How recipes travel, transform, and survive displacement.

Joe Peter Joe Peter

Green Gram — பயறு

It All Begins Here

A month after sowing the seeds, yellow flowers produce tiny green pods that become green gram. Ammamma would speak of her search for good quality seeds, but Amma just bought them ready-made at the store.

Amma made many things with green gram: dosai, fritters, payatham paniyaram.

My favorite was payatham paniyaram. When the house filled with the smell of the rounded sweets, we knew that the day was something special. Sometimes a happy occasion like a wedding reception or relative visiting. Other times the thirty-first day after someone’s passing. Some recipes crossed over from Tamil Nadu to Karaveddy but this one I always felt was more ours: not borrowed and not mixed.

Akka, Thangachi, and I would circle Amma on the floor as she dry roasted the green gram slowly in a big metal pan before adding freshly grated coconut and jaggery. Sometimes a bit of cumin and pepper powder -- giving them a punch without being spicy.

Without a counter to work on she would roll the mixture-coated dough with her hand on a white cloth stretched over a rice-measuring cup. With one hand she dipped and fried them and with one eye she watched to see that we didn’t grab one before it made it into the bright plastic storage buckets she placed beside her. As children we thought her hands were magic.

In war you leave home quickly. There isn’t time to think about what you will miss. It was only when Amma arrived with a red plastic bucket clasped in front of her like a protective vest, that my heart (and stomach) jumped with excitement and longing. 
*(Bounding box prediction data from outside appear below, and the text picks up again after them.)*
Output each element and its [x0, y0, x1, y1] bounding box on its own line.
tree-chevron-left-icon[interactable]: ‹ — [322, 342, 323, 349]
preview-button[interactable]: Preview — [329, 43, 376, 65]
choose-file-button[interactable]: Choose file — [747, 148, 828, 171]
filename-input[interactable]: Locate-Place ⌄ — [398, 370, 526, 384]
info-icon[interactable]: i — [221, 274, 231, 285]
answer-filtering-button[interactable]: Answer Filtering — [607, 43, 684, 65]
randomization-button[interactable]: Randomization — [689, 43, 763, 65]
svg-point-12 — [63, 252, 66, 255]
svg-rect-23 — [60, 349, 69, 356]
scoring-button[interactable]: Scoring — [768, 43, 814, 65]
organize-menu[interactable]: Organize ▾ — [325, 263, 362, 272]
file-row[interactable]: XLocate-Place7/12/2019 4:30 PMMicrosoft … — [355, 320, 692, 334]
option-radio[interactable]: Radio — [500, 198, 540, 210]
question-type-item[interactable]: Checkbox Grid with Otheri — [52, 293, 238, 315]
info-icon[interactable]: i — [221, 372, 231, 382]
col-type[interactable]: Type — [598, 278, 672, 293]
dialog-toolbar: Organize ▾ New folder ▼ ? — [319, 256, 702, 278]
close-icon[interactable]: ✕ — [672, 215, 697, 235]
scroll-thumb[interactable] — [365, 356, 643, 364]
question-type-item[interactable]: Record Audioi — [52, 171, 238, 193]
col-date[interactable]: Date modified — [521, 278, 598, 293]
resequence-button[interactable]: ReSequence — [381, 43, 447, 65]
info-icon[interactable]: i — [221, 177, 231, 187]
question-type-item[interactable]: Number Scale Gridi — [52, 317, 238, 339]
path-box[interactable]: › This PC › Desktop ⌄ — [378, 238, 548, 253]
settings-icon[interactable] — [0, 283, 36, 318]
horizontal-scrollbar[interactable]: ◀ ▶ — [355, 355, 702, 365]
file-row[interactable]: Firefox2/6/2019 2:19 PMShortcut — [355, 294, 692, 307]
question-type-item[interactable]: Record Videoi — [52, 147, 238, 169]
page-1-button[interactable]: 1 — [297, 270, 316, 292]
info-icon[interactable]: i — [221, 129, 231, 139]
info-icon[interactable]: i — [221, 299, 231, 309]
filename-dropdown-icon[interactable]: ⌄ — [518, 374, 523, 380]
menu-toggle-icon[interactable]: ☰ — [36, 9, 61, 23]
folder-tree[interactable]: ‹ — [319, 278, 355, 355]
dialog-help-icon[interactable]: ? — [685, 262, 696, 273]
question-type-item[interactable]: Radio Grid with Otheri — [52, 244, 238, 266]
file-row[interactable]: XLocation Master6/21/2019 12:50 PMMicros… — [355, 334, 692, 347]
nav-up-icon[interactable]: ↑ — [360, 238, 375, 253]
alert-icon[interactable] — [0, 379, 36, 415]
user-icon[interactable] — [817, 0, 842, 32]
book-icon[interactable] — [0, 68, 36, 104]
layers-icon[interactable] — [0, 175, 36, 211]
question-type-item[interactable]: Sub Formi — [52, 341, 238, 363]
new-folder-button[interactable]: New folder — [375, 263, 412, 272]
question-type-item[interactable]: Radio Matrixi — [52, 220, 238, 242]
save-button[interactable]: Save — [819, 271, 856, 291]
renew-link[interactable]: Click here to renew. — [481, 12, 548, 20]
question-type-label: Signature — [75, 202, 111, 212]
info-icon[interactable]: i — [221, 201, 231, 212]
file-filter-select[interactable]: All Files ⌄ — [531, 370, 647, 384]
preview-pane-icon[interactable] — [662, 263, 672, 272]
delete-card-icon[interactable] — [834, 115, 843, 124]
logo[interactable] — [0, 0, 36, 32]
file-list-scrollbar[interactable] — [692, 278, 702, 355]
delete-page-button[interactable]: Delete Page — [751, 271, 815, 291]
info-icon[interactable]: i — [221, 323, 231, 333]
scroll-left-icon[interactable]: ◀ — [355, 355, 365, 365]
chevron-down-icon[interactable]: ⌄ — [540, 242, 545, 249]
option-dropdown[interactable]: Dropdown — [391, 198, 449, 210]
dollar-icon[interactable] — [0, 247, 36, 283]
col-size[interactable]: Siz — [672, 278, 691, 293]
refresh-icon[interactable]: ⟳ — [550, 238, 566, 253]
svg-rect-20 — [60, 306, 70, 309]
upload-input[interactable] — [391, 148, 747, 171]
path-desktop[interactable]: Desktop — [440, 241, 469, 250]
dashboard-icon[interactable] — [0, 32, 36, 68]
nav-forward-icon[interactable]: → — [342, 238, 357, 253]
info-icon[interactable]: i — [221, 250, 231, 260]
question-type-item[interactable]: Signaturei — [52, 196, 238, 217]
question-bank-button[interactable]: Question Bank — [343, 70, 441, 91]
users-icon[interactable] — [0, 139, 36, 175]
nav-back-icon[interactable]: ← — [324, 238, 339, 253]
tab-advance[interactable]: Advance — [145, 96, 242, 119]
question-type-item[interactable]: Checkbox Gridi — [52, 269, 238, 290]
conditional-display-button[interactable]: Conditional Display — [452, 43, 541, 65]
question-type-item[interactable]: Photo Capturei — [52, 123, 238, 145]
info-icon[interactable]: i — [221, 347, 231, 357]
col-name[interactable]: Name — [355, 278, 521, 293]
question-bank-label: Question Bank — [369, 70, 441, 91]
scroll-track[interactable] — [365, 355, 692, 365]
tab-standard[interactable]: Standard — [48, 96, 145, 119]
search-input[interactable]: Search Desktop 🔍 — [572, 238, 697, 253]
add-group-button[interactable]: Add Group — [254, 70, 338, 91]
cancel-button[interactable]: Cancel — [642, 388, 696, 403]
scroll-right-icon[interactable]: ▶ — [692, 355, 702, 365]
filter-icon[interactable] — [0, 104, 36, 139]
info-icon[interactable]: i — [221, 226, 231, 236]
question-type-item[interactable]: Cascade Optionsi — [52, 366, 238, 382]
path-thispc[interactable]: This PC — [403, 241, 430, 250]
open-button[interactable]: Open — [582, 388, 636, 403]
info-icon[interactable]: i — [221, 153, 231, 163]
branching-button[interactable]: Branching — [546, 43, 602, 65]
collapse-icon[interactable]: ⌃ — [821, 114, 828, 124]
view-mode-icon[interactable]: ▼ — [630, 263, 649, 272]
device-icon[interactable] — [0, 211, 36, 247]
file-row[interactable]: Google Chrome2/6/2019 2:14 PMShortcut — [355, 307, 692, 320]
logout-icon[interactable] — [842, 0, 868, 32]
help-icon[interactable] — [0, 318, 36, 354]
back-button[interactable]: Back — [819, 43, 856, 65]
Amma would have known that the green gram, high in fiber and protein, would fuel our young bodies. Whether mine or other relatives came, we noticed that every palagaram packet was precisely packed and presented solemnly. An offering for an occasion that couldn’t yet be celebrated. 

Away from home, eating this payatham paniyaram felt different. It was like the struggle, like Amma. There was nothing extreme about its fire: it was just the perfect balance of sharp and sweet.